PROBLEM TO SOLVE
Only a slice of the listing below is wanted. Retype the lines from the one containing "OPENINGSTIJDEN" through the one containing "PRIVACYBELEID", exactly, both ends included.

MATERIAL PROVIDED
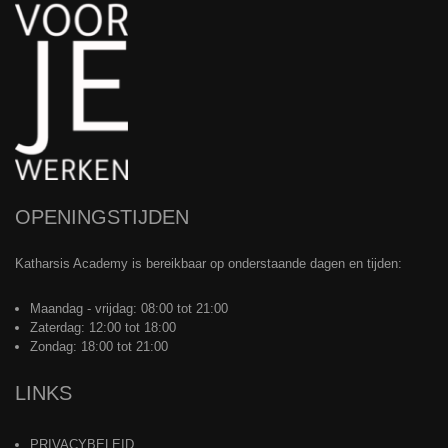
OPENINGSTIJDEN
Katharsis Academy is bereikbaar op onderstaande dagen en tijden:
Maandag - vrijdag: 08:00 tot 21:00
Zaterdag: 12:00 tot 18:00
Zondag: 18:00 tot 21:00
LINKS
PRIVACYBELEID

==

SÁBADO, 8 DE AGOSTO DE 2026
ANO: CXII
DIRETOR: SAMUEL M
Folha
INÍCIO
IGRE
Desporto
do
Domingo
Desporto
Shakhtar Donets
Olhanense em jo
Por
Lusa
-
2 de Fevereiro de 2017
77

THE ANSWER
OPENINGSTIJDEN
Katharsis Academy is bereikbaar op onderstaande dagen en tijden:
Maandag - vrijdag: 08:00 tot 21:00
Zaterdag: 12:00 tot 18:00
Zondag: 18:00 tot 21:00
LINKS
PRIVACYBELEID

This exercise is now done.